Orthodoxy VIII: The Romance of Orthodoxy

There are certainly plenty of keen insights as to how an otherwise stultifying, byzantine term like “Orthodoxy” can have Romantic (at lest in the classical sense) overtures and undertones and at the same time, but I have not dug up any such as of yet.

Until we get to Chapter VIII, I leave a few random thoughts and images


 Hallmark captures the earthy Venusian essence of Romance


Andrei Rublev’s Trinity (1411 – OR – 1425-1427)

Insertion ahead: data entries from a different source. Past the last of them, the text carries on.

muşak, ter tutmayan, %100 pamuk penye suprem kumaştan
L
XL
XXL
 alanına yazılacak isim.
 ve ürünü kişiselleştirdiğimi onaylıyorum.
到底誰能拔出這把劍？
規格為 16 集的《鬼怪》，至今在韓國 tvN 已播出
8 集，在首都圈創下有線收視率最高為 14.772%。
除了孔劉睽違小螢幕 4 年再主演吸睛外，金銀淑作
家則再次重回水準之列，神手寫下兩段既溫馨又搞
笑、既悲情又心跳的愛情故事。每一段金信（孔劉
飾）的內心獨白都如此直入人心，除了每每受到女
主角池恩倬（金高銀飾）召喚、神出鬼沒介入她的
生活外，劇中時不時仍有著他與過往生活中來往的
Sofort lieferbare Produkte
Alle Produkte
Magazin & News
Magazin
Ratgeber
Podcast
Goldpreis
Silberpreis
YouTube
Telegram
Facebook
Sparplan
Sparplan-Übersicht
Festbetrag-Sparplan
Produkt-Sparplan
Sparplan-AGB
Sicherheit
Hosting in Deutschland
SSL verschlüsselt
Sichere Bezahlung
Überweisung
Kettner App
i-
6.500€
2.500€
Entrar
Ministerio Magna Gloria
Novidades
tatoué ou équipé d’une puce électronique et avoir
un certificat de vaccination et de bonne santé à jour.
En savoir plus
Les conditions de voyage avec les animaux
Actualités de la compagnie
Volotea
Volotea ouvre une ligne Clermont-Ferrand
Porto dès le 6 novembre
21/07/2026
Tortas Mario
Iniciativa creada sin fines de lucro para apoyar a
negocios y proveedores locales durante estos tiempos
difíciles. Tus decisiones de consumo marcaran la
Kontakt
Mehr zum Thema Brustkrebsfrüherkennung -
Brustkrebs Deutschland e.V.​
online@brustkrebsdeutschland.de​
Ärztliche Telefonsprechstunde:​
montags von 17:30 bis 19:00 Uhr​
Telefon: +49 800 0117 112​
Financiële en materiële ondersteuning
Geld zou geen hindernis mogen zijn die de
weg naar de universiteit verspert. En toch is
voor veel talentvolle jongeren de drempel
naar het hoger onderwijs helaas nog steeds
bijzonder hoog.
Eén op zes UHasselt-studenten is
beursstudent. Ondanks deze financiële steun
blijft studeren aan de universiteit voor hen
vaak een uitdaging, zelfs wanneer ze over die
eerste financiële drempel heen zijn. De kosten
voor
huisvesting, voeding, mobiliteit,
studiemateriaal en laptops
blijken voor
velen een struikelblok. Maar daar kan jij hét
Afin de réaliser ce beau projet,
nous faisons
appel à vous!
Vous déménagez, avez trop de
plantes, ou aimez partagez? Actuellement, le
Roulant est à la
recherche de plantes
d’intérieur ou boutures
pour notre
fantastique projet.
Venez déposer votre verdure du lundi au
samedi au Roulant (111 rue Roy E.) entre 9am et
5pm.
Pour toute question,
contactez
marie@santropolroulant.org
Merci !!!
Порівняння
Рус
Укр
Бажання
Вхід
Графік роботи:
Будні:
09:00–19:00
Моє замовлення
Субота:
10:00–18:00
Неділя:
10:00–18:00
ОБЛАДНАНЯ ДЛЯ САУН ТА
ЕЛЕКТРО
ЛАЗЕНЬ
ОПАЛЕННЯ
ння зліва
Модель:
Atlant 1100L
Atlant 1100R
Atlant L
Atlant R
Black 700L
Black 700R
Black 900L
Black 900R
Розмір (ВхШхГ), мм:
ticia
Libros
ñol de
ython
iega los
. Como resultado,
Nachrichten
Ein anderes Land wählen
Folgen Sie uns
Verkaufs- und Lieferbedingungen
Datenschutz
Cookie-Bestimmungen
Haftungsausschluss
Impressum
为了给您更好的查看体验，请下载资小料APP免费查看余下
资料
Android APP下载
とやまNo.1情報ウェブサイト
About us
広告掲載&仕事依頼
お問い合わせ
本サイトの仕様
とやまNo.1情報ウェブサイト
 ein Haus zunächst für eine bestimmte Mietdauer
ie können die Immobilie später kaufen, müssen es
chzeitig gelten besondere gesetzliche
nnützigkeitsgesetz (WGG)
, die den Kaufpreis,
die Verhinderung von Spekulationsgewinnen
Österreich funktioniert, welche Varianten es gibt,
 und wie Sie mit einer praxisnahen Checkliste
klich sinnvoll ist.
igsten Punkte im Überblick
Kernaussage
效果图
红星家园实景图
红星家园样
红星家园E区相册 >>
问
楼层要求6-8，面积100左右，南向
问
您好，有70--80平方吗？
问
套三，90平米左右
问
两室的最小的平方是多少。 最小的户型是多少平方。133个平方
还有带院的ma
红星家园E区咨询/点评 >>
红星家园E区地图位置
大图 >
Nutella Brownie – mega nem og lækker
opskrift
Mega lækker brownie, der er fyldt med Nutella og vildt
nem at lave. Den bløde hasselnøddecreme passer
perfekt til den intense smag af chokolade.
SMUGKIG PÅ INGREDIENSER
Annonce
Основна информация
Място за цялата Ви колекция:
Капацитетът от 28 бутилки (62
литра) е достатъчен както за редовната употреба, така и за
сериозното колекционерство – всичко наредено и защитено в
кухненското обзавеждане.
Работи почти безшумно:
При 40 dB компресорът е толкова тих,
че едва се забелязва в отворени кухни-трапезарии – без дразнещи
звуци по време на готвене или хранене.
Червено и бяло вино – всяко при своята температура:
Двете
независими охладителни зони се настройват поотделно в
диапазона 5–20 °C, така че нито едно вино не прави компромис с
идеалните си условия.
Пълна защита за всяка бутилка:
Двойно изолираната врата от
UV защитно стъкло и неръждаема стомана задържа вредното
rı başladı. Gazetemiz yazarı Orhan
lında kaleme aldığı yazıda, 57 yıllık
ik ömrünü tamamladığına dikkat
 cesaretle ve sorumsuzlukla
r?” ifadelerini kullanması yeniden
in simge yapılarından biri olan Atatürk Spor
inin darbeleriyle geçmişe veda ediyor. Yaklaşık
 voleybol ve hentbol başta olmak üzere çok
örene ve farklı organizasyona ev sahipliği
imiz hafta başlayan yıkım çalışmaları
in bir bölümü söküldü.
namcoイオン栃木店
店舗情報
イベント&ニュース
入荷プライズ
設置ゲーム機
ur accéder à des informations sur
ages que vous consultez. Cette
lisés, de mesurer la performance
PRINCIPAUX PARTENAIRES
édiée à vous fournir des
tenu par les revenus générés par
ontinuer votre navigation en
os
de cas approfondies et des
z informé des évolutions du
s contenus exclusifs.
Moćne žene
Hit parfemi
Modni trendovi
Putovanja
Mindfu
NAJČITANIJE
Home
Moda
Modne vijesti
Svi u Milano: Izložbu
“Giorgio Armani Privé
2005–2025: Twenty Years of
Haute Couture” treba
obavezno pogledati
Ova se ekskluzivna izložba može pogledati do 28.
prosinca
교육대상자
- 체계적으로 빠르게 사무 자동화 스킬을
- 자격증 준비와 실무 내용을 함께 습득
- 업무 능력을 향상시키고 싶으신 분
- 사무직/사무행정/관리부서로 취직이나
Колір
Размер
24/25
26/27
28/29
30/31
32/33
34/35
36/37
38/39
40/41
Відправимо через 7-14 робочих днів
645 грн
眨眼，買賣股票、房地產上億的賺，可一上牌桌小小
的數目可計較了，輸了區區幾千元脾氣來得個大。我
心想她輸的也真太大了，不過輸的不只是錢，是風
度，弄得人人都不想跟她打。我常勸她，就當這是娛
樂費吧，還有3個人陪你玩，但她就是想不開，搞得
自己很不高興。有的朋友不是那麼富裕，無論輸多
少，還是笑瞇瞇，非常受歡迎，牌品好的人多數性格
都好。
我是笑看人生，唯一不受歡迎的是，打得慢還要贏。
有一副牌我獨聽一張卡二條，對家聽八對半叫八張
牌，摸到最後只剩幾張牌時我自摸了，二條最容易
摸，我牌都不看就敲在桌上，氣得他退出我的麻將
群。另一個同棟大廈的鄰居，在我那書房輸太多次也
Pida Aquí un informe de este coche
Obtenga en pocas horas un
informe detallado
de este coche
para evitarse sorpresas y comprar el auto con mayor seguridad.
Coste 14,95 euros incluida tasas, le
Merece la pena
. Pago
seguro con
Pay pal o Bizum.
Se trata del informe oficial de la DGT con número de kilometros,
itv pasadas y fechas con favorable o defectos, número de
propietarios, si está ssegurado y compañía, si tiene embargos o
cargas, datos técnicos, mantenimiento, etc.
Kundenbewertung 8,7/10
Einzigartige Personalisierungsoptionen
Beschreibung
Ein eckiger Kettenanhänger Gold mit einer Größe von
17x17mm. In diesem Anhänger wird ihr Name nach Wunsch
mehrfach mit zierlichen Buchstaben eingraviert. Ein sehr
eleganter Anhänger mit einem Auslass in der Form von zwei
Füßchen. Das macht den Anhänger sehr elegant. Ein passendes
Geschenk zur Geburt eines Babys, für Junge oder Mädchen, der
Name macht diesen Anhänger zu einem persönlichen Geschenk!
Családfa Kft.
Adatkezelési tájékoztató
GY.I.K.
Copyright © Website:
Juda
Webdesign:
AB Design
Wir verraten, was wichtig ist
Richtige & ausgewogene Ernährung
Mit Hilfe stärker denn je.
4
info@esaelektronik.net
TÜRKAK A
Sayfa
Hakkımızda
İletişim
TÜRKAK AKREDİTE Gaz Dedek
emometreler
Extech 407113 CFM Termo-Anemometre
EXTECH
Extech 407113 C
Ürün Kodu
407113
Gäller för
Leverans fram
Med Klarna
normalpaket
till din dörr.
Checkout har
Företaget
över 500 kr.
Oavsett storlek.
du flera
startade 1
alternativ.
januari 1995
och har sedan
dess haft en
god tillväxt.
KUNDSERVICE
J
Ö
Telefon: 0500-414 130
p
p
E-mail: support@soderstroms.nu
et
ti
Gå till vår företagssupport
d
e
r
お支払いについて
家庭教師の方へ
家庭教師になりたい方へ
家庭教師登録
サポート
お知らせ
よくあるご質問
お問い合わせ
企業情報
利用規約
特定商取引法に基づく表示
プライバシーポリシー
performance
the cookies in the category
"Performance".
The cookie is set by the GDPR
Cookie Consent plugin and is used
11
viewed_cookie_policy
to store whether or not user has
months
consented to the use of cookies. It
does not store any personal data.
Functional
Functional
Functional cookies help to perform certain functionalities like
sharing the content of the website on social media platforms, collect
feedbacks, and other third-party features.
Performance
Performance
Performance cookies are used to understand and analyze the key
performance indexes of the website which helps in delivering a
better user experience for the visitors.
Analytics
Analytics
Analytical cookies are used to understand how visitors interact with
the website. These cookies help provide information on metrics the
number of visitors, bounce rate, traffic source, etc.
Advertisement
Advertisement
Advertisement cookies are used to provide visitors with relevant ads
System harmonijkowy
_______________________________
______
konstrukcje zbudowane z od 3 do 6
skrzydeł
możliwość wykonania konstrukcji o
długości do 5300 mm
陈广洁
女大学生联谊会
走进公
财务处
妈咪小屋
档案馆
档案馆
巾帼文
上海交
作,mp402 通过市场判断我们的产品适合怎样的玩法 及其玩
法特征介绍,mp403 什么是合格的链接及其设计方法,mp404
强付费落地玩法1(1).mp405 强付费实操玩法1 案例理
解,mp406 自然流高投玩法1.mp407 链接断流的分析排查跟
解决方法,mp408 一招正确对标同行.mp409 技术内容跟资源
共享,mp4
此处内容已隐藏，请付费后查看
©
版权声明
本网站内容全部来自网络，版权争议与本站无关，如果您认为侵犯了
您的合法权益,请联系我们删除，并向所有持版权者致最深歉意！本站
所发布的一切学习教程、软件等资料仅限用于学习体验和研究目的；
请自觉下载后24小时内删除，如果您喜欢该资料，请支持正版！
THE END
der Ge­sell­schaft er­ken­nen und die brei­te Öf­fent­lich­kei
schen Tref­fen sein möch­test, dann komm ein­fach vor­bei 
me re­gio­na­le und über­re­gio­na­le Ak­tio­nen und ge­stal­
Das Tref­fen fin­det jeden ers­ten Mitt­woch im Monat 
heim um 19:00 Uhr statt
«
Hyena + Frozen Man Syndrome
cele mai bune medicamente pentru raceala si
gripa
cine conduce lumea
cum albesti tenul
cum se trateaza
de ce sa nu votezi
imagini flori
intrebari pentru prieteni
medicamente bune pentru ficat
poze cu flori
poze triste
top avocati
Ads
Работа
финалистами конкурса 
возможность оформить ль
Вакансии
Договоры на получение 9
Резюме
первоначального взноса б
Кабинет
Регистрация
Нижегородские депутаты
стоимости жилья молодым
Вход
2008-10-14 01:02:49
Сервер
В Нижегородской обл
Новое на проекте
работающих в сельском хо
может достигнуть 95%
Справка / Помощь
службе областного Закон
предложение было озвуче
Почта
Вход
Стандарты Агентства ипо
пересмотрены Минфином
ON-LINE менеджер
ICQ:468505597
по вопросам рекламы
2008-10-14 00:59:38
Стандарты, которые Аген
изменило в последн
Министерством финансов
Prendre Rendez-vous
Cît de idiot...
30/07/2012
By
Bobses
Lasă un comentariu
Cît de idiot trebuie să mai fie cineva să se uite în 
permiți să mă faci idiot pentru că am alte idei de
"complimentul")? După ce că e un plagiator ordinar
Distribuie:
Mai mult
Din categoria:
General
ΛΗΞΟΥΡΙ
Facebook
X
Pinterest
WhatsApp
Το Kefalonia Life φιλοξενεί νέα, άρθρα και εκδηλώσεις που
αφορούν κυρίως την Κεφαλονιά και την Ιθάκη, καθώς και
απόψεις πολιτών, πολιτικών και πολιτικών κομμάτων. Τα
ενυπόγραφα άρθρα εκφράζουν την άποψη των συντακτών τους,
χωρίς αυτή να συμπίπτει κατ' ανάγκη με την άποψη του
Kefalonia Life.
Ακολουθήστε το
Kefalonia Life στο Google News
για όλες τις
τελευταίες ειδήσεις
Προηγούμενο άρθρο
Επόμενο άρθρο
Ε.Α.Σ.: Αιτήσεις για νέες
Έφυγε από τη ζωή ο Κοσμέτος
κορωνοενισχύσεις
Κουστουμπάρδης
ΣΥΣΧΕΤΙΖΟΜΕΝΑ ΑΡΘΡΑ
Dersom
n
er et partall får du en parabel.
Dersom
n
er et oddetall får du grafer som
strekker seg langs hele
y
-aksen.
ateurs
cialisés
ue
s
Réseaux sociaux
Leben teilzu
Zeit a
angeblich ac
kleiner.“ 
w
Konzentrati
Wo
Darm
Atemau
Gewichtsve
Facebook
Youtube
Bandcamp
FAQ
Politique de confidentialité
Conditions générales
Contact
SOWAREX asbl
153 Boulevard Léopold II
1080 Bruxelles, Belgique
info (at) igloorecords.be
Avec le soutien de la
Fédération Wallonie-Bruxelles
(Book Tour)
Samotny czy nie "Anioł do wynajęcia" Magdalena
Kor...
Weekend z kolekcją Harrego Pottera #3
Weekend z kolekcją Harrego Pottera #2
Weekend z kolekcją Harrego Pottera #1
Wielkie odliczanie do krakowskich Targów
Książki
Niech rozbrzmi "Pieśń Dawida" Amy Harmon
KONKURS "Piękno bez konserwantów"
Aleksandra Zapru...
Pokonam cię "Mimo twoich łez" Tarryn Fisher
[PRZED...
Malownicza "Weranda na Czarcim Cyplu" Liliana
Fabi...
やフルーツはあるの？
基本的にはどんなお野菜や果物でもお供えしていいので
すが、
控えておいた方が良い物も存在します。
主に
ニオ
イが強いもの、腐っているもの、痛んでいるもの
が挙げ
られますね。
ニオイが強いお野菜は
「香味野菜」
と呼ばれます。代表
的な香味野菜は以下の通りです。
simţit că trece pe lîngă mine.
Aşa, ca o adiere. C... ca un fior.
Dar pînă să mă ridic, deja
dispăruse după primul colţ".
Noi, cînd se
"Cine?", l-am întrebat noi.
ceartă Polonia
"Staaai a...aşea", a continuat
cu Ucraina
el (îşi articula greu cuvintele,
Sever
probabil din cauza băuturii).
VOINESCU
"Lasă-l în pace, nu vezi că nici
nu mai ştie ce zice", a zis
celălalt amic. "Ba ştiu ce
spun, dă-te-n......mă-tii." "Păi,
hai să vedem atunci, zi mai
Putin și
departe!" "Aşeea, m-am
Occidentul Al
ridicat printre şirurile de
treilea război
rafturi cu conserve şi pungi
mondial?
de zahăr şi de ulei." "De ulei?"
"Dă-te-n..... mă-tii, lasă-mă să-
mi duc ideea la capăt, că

Currently resides in Tretyakov Gallery, Moscow

C.S. Lewis captured the dual nature of God, dare we say masculine (father-sky) and feminine (mother-earth) in this poem he composed two years before his conversion.  The feminine nature of reality, as it were (Reality?) Lewis also portrays in his Space Trilogy, with the second book, Perelandra, being set on Venus (Out of the Silent Planet is set on the very male Mars, the finale That Hideous Strength is on earth, with a significant matrimonial theme, being as it opens with “Matrimony was ordained …” ). The feminine, life-nourishing imagery also finds its way into the fiction work that Lewis considered his most important, the retelling of the Psyche myth in Til We Have Faces [TWHF] where he states

“Holy places are dark places. It is life and strength, not knowledge and words, that we get in them. Holy wisdom is not clear and thin like water, but thick and dark like blood.” (Ch. 5, p.50 in my version)

He is said to follow Rudolf Otto’s Idea of the Holy (1917) in TWHF, who described the experience of  God as  numinous, being a “non-rational, non-sensory experience or feeling whose primary and immediate object is outside the self.”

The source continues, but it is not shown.